Neem, a member of the Meliaceae family, is a botanical cousin of mahogany. According to report of an ad hoc panel of the Board on Science and Technology for International Development, "this plant may usher in a new era in pest control, provide millions with inexpensive medicines, cut down the rate of human population growth and even reduce erosion, deforestation, and the excessive temperature of an overheated globe." Neem's other descriptions, such as "nature's gift to mankind," "the tree for many an occasion," " the tree that purifies," " the wonder tree," "the tree of the 21st century," and "a tree for solving global problems," are a recognition of its versatility. Its botanic name, Azadirachta indica, derived from Farsi, "azad darakht i hindi" literally means the "free or noble tree of India," suggesting that it is intrinsically free from pest and disease problems and is benign to the environment.

Neem is an evergreen, tall, fast-growing tree, which can reach a height of 25m and 2.5m in girth. It has an attractive crown of deepgreen foliage and masses of honey scented flowers. A full-grown tree can produce 30 to 100 kg of fruits, depending on rainfall, insolation, soil type, and ecotype.
50 kg of fruit yields 30 kg of seed, which gives 6 kg of oil and 24 kg of seed cake. Neem has more than 100 unique bio-active compounds, which have potential applications in agriculture, animal care, public health, and for even regulating human fertility.

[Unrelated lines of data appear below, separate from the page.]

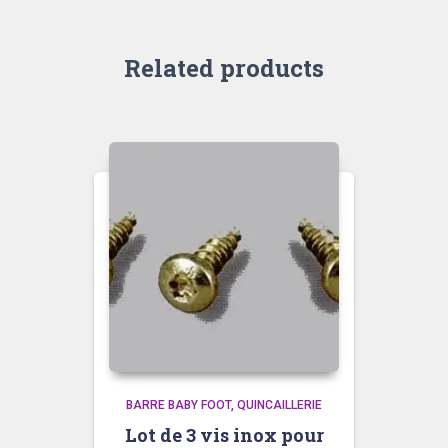
Related products
BARRE BABY FOOT
QUINCAILLERIE
Lot de 3 vis inox pour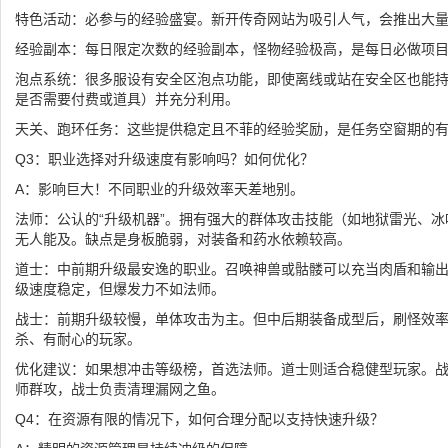
特色活动：必参与的经验盛宴。新开传奇网站为吸引人气，会推出大
经验副本：每日限定次数的经验副本，怪物经验极高，是每日必做项
泡点系统：很多服设有安全区泡点功能，即使离线或站在安全区也能
是否需要付费或道具）并充分利用。
天关、跑环任务：这些提供稳定且不菲的经验奖励，是任务空窗期的
Q3：职业选择对升级速度有影响吗？如何优化？
A：影响巨大！不同职业的升级效率天差地别。
法师：公认的“升级机器”。拥有强大的群体攻击技能（如地狱雷光、
无人能及。缺点是身板脆弱，对装备和药水依赖较高。
道士：中前期升级最安逸的职业。召唤神兽或骷髅可以充当肉盾和输
级速度稳定，但爆发力不如法师。
战士：前期升级较慢，单体攻击为主。但中后期装备成型后，刷怪效
杀、有耐心的玩家。
优化建议：如果想冲击等级榜，首选法师。道士则适合稳健型玩家。
师群攻，战士负责清理漏网之鱼。
Q4：在资源有限的情况下，如何合理分配以支持快速升级？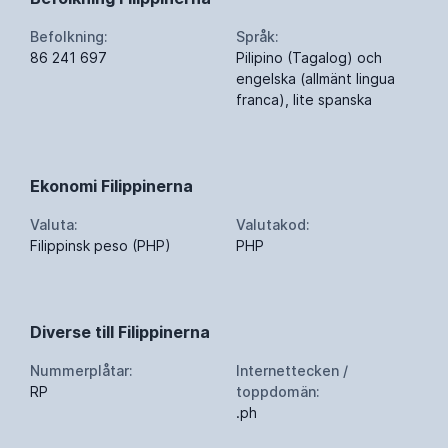
Befolkning:
Språk:
86 241 697
Pilipino (Tagalog) och
engelska (allmänt lingua
franca), lite spanska
Ekonomi Filippinerna
Valuta:
Valutakod:
Filippinsk peso (PHP)
PHP
Diverse till Filippinerna
Nummerplåtar:
Internettecken /
RP
toppdomän:
.ph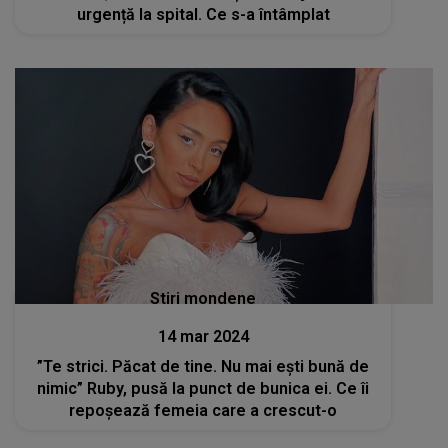
urgență la spital. Ce s-a întâmplat
Stiri mondene
14 mar 2024
”Te strici. Păcat de tine. Nu mai ești bună de
nimic” Ruby, pusă la punct de bunica ei. Ce îi
repoșează femeia care a crescut-o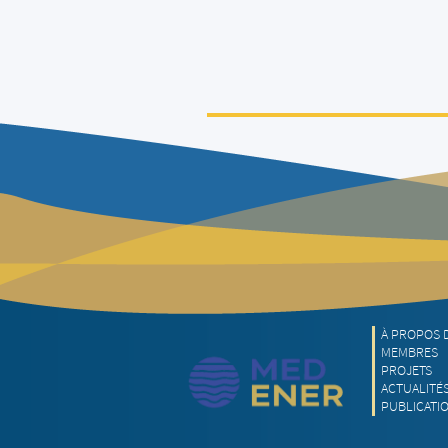
À PROPOS 
MEMBRES
PROJETS
ACTUALITÉ
PUBLICATI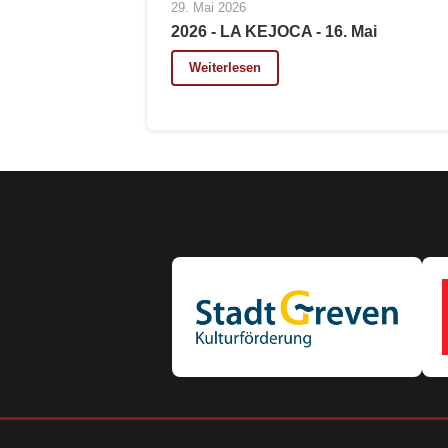
29. Mai 2026
2026 - LA KEJOCA - 16. Mai
Weiterlesen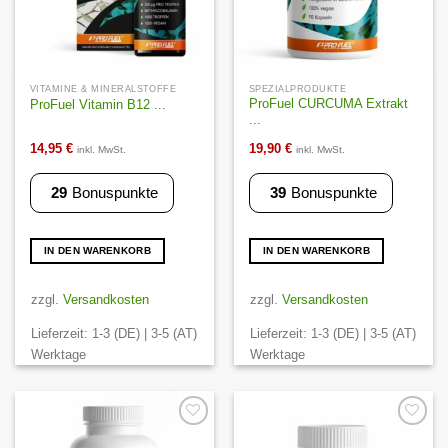
VITAMINE & MINERALSTOFFE
SPEZIALPRODUKTE
ProFuel CURCUMA Extrakt
ProFuel Vitamin B12 ...
...
14,95
€
19,90
€
inkl. MwSt.
inkl. MwSt.
29
Bonuspunkte
39
Bonuspunkte
IN DEN WARENKORB
IN DEN WARENKORB
zzgl.
Versandkosten
zzgl.
Versandkosten
Lieferzeit:
1-3 (DE) | 3-5 (AT)
Lieferzeit:
1-3 (DE) | 3-5 (AT)
Werktage
Werktage
Auf die
Auf die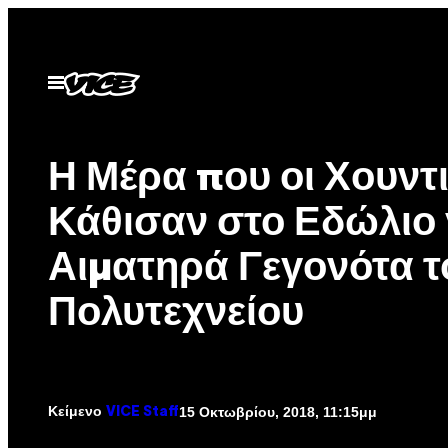
Μετάβαση
στο
περιεχόμενο
Ανοίξτε
το
μενού
Η Μέρα που οι Χουντι
Κάθισαν στο Εδώλιο 
Αιματηρά Γεγονότα τ
Πολυτεχνείου
Κείμενο
15 Οκτωβρίου, 2018, 11:15μμ
VICE Staff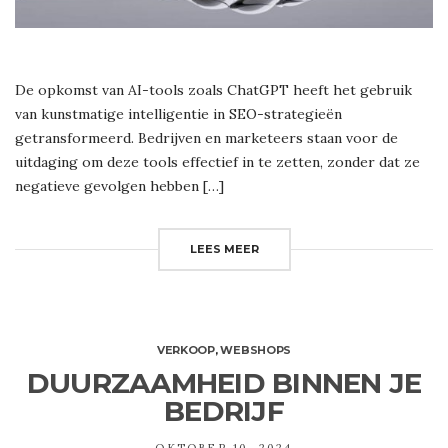
De opkomst van AI-tools zoals ChatGPT heeft het gebruik
van kunstmatige intelligentie in SEO-strategieën
getransformeerd. Bedrijven en marketeers staan voor de
uitdaging om deze tools effectief in te zetten, zonder dat ze
negatieve gevolgen hebben […]
LEES MEER
VERKOOP
,
WEBSHOPS
DUURZAAMHEID BINNEN JE
BEDRIJF
OKTOBER 10, 2024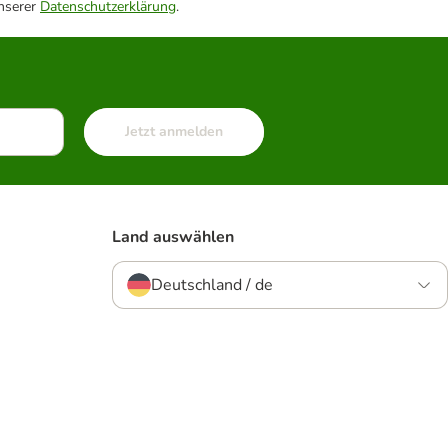
unserer
Datenschutzerklärung
.
Jetzt anmelden
Land auswählen
Deutschland / de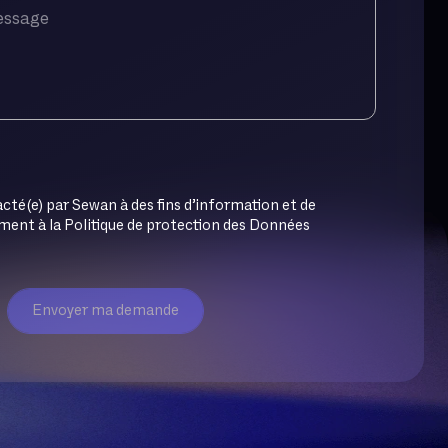
cté(e) par Sewan à des fins d’information et de
nt à la Politique de protection des Données
Envoyer ma demande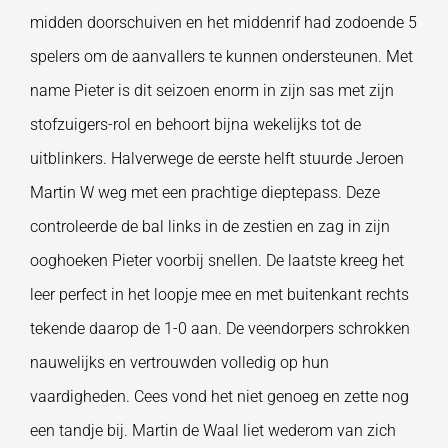
midden doorschuiven en het middenrif had zodoende 5
spelers om de aanvallers te kunnen ondersteunen. Met
name Pieter is dit seizoen enorm in zijn sas met zijn
stofzuigers-rol en behoort bijna wekelijks tot de
uitblinkers. Halverwege de eerste helft stuurde Jeroen
Martin W weg met een prachtige dieptepass. Deze
controleerde de bal links in de zestien en zag in zijn
ooghoeken Pieter voorbij snellen. De laatste kreeg het
leer perfect in het loopje mee en met buitenkant rechts
tekende daarop de 1-0 aan. De veendorpers schrokken
nauwelijks en vertrouwden volledig op hun
vaardigheden. Cees vond het niet genoeg en zette nog
een tandje bij. Martin de Waal liet wederom van zich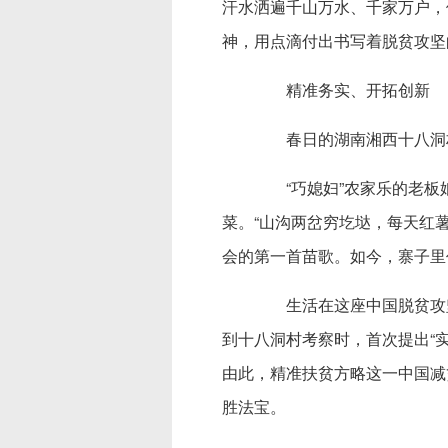
汗水洒遍千山万水、千家万户，
神，用点滴付出书写着脱贫攻坚
精准务实、开拓创新
春日的湖南湘西十八洞村
“巧媳妇”农家乐的老板
菜。“山沟两岔穷圪垯，每天红
会的第一首苗歌。如今，寨子里
生活在这座中国脱贫攻坚“
到十八洞村考察时，首次提出“
由此，精准扶贫方略这一中国减
胜法宝。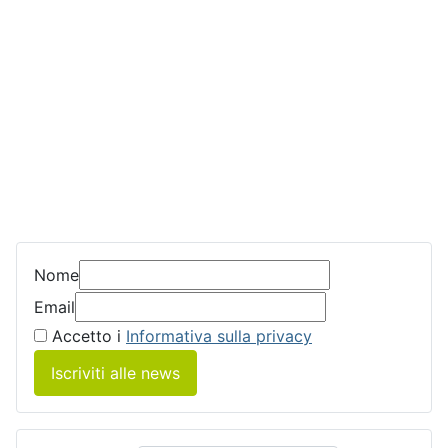
Nome
Email
Accetto i
Informativa sulla privacy
Iscriviti alle news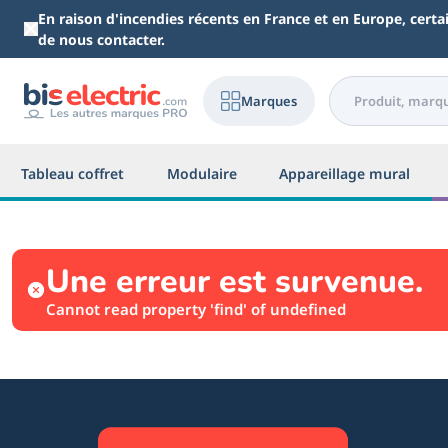
Aller au contenu principal
En raison d'incendies récents en France et en Europe, cert
de nous contacter.
Marques
Tableau coffret
Modulaire
Appareillage mural
Une erreur est survenue.
Cannot read property 'find' of undefined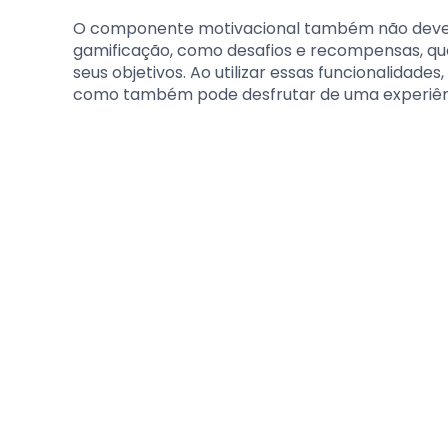
O componente motivacional também não deve s
gamificação, como desafios e recompensas, qu
seus objetivos. Ao utilizar essas funcionalidad
como também pode desfrutar de uma experiênc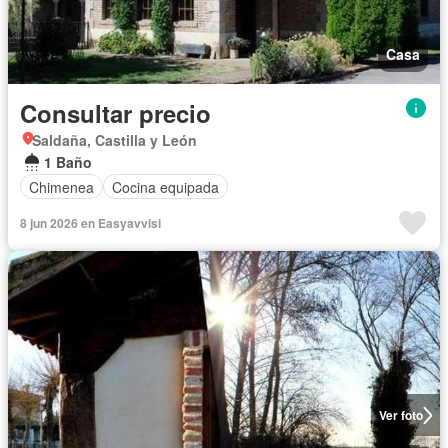
Casa
Consultar precio
Saldaña, Castilla y León
1 Baño
Chimenea
Cocina equipada
8 jun 2026 en Easyavvisi
Ver foto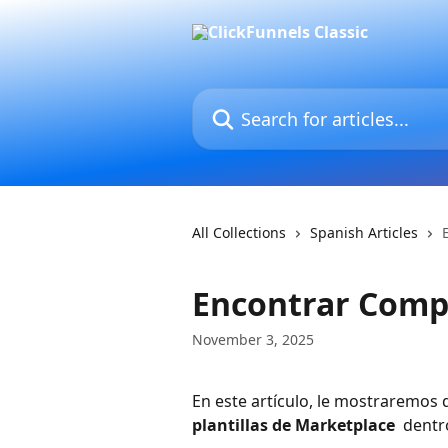
Skip to main content
Search for articles...
All Collections
Spanish Articles
Encontrar Comp
November 3, 2025
En este artículo, le mostraremos
plantillas de Marketplace 
 dentr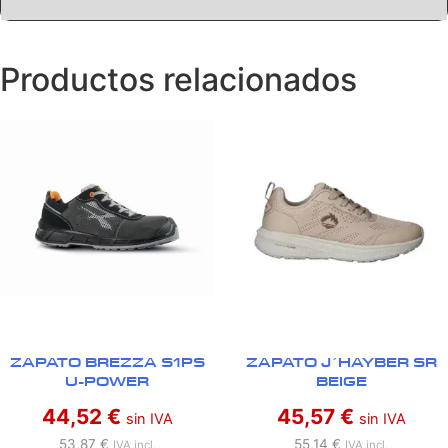
Productos relacionados
ZAPATO BREZZA S1PS
ZAPATO J´HAYBER SR
U-POWER
BEIGE
44,52
€
45,57
€
sin IVA
sin IVA
53,87
€
55,14
€
IVA incl.
IVA incl.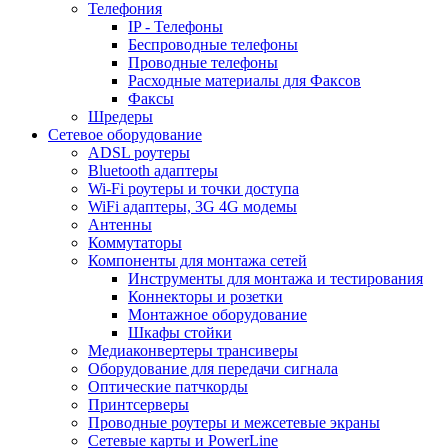
Телефония
IP - Телефоны
Беспроводные телефоны
Проводные телефоны
Расходные материалы для Факсов
Факсы
Шредеры
Сетевое оборудование
ADSL роутеры
Bluetooth адаптеры
Wi-Fi роутеры и точки доступа
WiFi адаптеры, 3G 4G модемы
Антенны
Коммутаторы
Компоненты для монтажа сетей
Инструменты для монтажа и тестирования
Коннекторы и розетки
Монтажное оборудование
Шкафы стойки
Медиаконвертеры трансиверы
Оборудование для передачи сигнала
Оптические патчкорды
Принтсерверы
Проводные роутеры и межсетевые экраны
Сетевые карты и PowerLine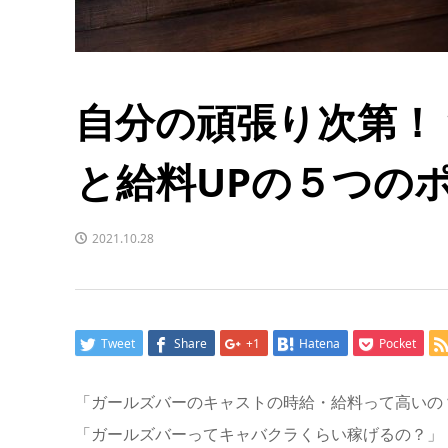
自分の頑張り次第！
と給料UPの５つの
2021.10.28
Tweet
Share
+1
Hatena
Pocket
「ガールズバーのキャストの時給・給料って高いの
「ガールズバーってキャバクラくらい稼げるの？」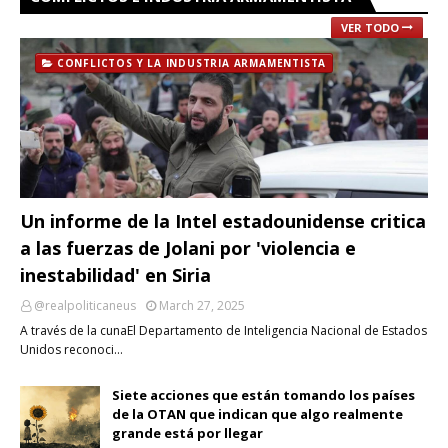
VER TODO
CONFLICTOS Y LA INDUSTRIA ARMAMENTISTA
Un informe de la Intel estadounidense critica
a las fuerzas de Jolani por 'violencia e
inestabilidad' en Siria
@realpoliticaneus
March 27, 2025
A través de la cunaEl Departamento de Inteligencia Nacional de Estados
Unidos reconoci…
Siete acciones que están tomando los países
de la OTAN que indican que algo realmente
grande está por llegar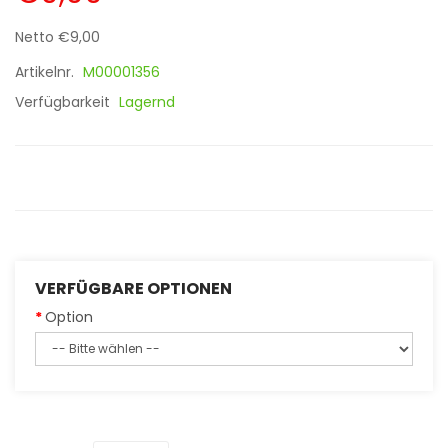
Netto €9,00
Artikelnr.
M00001356
Verfügbarkeit
Lagernd
VERFÜGBARE OPTIONEN
Option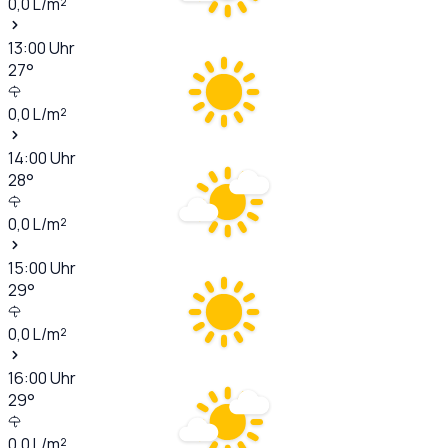
0,0
L/m²
13:00
Uhr
27
°
0,0
L/m²
14:00
Uhr
28
°
0,0
L/m²
15:00
Uhr
29
°
0,0
L/m²
16:00
Uhr
29
°
0,0
L/m²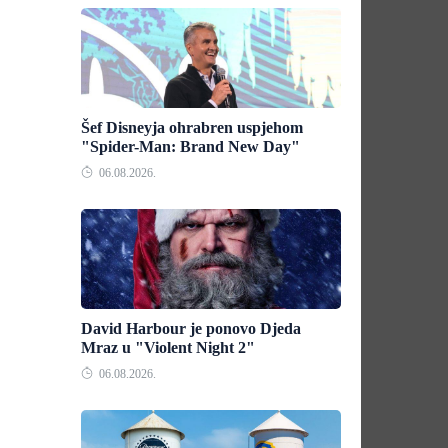
Šef Disneyja ohrabren uspjehom
"Spider-Man: Brand New Day"
06.08.2026.
David Harbour je ponovo Djeda
Mraz u "Violent Night 2"
06.08.2026.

Neem has had a long history of use primarily against household and storage pests and to some extent against crop pests in India. With the advent of broad-spectrum, toxic insecticides, such as DDT, the use of neem in crop protection declined. However, over the past two decades, neem has been come under close scientific scrutiny "as a source of unique natural products for IPM, medicine, industry, and other purposes. In spite of high selectivity, neem derivatives affect 400 to 500 species of mites and ticks, nematodes, and even noxious snails and fungi, and aflatoxin - producing Asergillus spp.

Results of large-scale field trials conducted by me and others have illustrated the value of neem-based pest management for enhancing agricultural productivity. The use of neem and fertiliser mixtures can reduce ammonia volatilization loss caused by nitrifying bacteria in soil, thus effecting saving on fertilizers. A large number of neem-based medicines, pharmaceuticals, and toiletries are being produced today and are in great demand overseas. Neem has scope in reforestation and agroforestry and rehabilitating waster and degraded lands. It is useful as windbreaks and in areas of low rainfall and high windspeed, it can protect crops from desiccation.

Neem has much to offer in solving agricultural and public health problems in the country, especially in rural areas. However, more neem trees will have to be grown to meet the increasing demand for insecticidal and industrial uses. The local peasant community will have to be brought with the fold of increased awareness by outreaching and through interpersonal interaction, by involving 'sarpanch' or village chiefs, schools, women groups, and government and non-government organizations. Field demonstrations and neem fairs at strategic locations will have to be organized periodically in collaboration with local bodies or institutions to evoke the interest and participation of target communities. Also, existing local initatives, if any, will have to be strengthened.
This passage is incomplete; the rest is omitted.